[Stored data entries]
"""

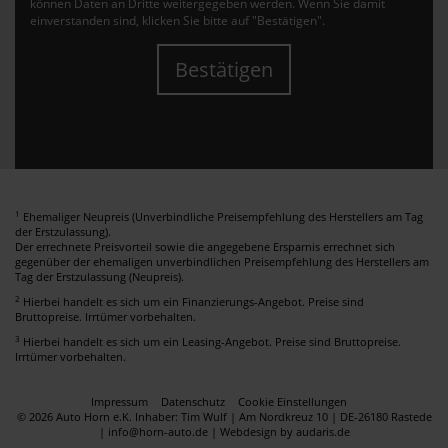
können Daten an Dritte weitergegeben werden. Wenn Sie damit
einverstanden sind, klicken Sie bitte auf "Bestätigen".
Bestätigen
1
Ehemaliger Neupreis (Unverbindliche Preisempfehlung des Herstellers am Tag
der Erstzulassung).
Der errechnete Preisvorteil sowie die angegebene Ersparnis errechnet sich
gegenüber der ehemaligen unverbindlichen Preisempfehlung des Herstellers am
Tag der Erstzulassung (Neupreis).
2
Hierbei handelt es sich um ein Finanzierungs-Angebot. Preise sind
Bruttopreise. Irrtümer vorbehalten.
3
Hierbei handelt es sich um ein Leasing-Angebot. Preise sind Bruttopreise.
Irrtümer vorbehalten.
Impressum
Datenschutz
Cookie Einstellungen
© 2026 Auto Horn e.K. Inhaber: Tim Wulf | Am Nordkreuz 10 | DE-26180 Rastede
| info@horn-auto.de |
Webdesign by audaris.de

"""

__Task details__. Wherever a picture appears in the data, please drop it and retype the rest exactly.

__Exercise result__.
können Daten an Dritte weitergegeben werden. Wenn Sie damit
einverstanden sind, klicken Sie bitte auf "Bestätigen".
Bestätigen
1
Ehemaliger Neupreis (Unverbindliche Preisempfehlung des Herstellers am Tag
der Erstzulassung).
Der errechnete Preisvorteil sowie die angegebene Ersparnis errechnet sich
gegenüber der ehemaligen unverbindlichen Preisempfehlung des Herstellers am
Tag der Erstzulassung (Neupreis).
2
Hierbei handelt es sich um ein Finanzierungs-Angebot. Preise sind
Bruttopreise. Irrtümer vorbehalten.
3
Hierbei handelt es sich um ein Leasing-Angebot. Preise sind Bruttopreise.
Irrtümer vorbehalten.
Impressum
Datenschutz
Cookie Einstellungen
© 2026 Auto Horn e.K. Inhaber: Tim Wulf | Am Nordkreuz 10 | DE-26180 Rastede
| info@horn-auto.de |
Webdesign by audaris.de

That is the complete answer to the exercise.